I realize time off without pay isn’t possible for everyone, but with careful planning you might be surprised.
This tip is a bit harder for some. I’ve worked for the same company for 10 years. Because of my longevity and the fact that our company uses Paid Time Off banks (PTO…combining all time off…sick and vacation) I will get approximately 5 1/2 weeks of paid time off this year (plus holidays).

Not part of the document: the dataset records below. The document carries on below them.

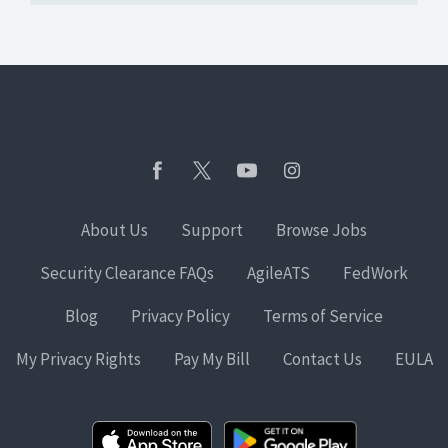
About Us
Support
Browse Jobs
Security Clearance FAQs
AgileATS
FedWork
Blog
Privacy Policy
Terms of Service
My Privacy Rights
Pay My Bill
Contact Us
EULA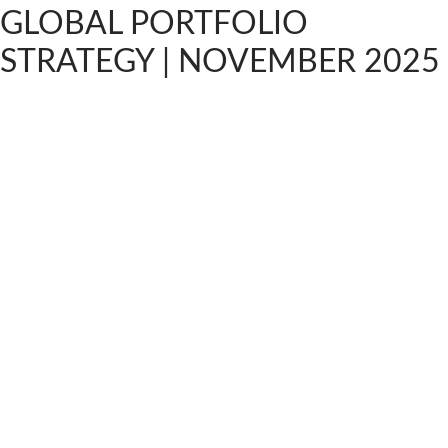
GLOBAL PORTFOLIO
STRATEGY | NOVEMBER 2025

As a substitute for longevity, consider negotiating in more time off when you are hired. I haven’t tried this yet, but a good friend works in the HR industry and she said I’d be surprised if I knew what people ask for and what they end up getting. This will be on the top of my “ask” list for the next job.
Make it a Priority
As you can see, it all comes down to travel being a priority. It’s amazing how easy it can be when travel is a priority.
Any Other Ideas?
I know there are plenty of other ways to get the most out of your time off. I’d love to hear other suggestions. How have you been able to maximize your time off?